Well, I'll try and put an answer together on that, Alex. And I think it's a -- first of all, it's a complex situation and one where, first and foremost, we want to participate in, in the opening and development of the Chinese capital debt market. And where we are at this moment, we -- as you rightly say, we are comfortable. We believe we have optionality with the current position that we have. But then I would take it up to the next level and think about that broader functioning of a debt capital market as it comes to debt. And therefore, what you need to ensure is that there's the full spectrum of credit risk that investors have an appreciation for, and they can differentiate between different levels on the rating scale. And it's also important that there are defaults, what causes defaults and build up that trend analysis as that occurs. And therefore, providing rating scales, providing data, providing research and broader engagement, not only into debt investors, but across the authorities in the markets is something that Moody's believes it can do.
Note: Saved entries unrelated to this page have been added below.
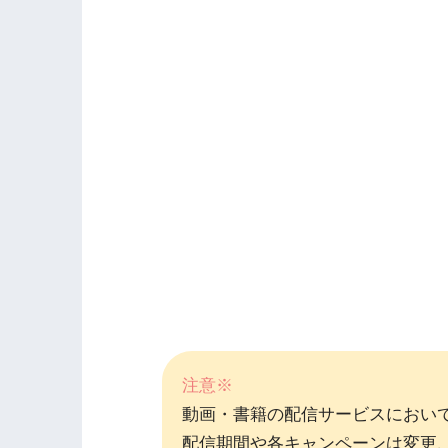
注意※
動画・書籍の配信サービスにおい
配信期間や各キャンペーンは変更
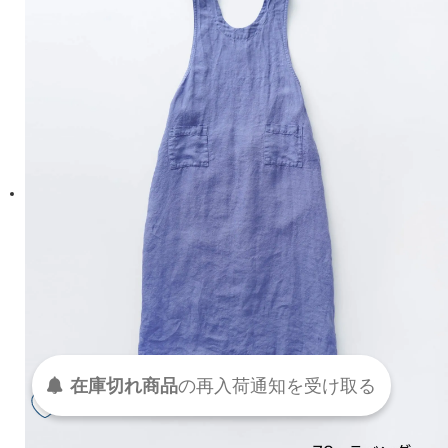
在庫切れ商品
の
再入荷
通知を
受け取る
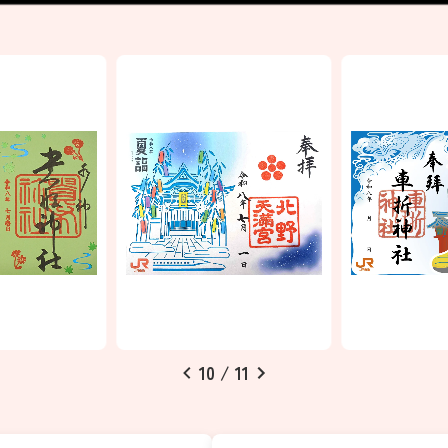
…
11
/
11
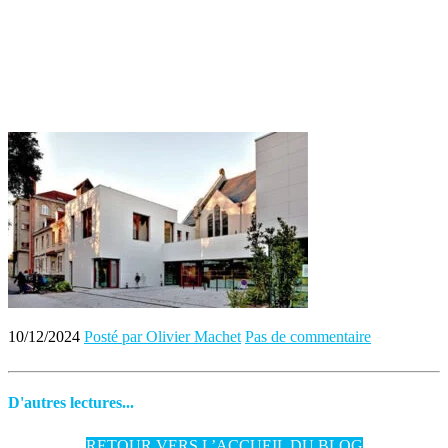
10/12/2024
Posté par Olivier Machet
Pas de commentaire
D'autres lectures...
RETOUR VERS L’ACCUEIL DU BLOG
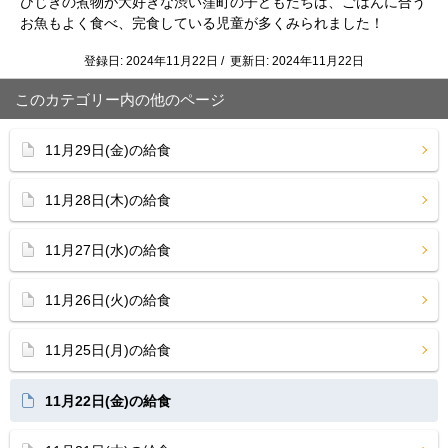
ひじきの煮物が大好きな渋い窪町の子どもたちは、ごはんに合う
お魚もよく食べ、完食している児童が多くみられました！
登録日: 2024年11月22日 / 更新日: 2024年11月22日
このカテゴリー内の他のページ
11月29日(金)の給食
11月28日(木)の給食
11月27日(水)の給食
11月26日(火)の給食
11月25日(月)の給食
11月22日(金)の給食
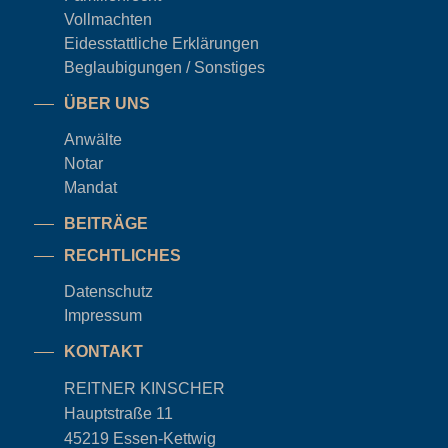
Vollmachten
Eidesstattliche Erklärungen
Beglaubigungen / Sonstiges
ÜBER UNS
Anwälte
Notar
Mandat
BEITRÄGE
RECHTLICHES
Datenschutz
Impressum
KONTAKT
REITNER KINSCHER
Hauptstraße 11
45219 Essen-Kettwig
And I think that position that we have at the moment allows us to do that. We've also got other tools and services coming from Moody's Analytics that can bring even further transparency into the market with regard to furthering data and access to tools. So there's much, much more to go with our thoughts on China, but we feel it's going in the right direction.

Alex Kramm

analyst
#13

Okay. Great. I think -- I see we're running out of time, so I'll ask you one more question. And this is on the other side of the income statement, which is more a CFO question. But clearly, this has been a very profitable business. I guess I'm curious how much you are focused on the cost side of the equation, if you are, and what opportunities still exist to make that business even better. And you talk about technology a lot, so it would be great to see where you are in that journey.

Michael West

executive
#14

Yes. I think we're pretty pleased with regard to the discipline that we have over our expense management because that is what continues to create the operating leverage. And we will always continue to evolve our overall approaches, whether it's adapting our meeting formats to virtual rather than in person. Naturally, that will result in T&E savings and marketing savings. But at the end of the day, we have to meet the needs of our customers. So that will be somewhat more moving as we get back out of the COVID situation. We also continue, like any good operation here, to reduce expenses through procurement activities, lower-cost locations. And we've also taken a number of restructuring actions that resulted in $60 million of run rate savings this year. That's in addition to prior restructuring programs that we've had in place, so we feel that we've got a good set of tools in our kit. And then there's the focus that we will continue on our real estate and making sure that we are efficient to ensure that we deliver for our employees around the real estate but also ensure that we deliver for our customers. So feel good where we are. And first and foremost, we want to ensure that we're reinvesting well in our business to shore it up for a very strong future.

Alex Kramm

analyst
#15

All right. Great. I see that we are a minute over time, so we better wrap it up. Thanks for that. I could probably talk for many more minutes, but thanks for participating and having a great day at the conference today. So thanks again, Michael, and hope to do this in person soon.

Michael West

executive
#16

Thanks, Alex, and thanks to everybody at UBS for what has been a great day.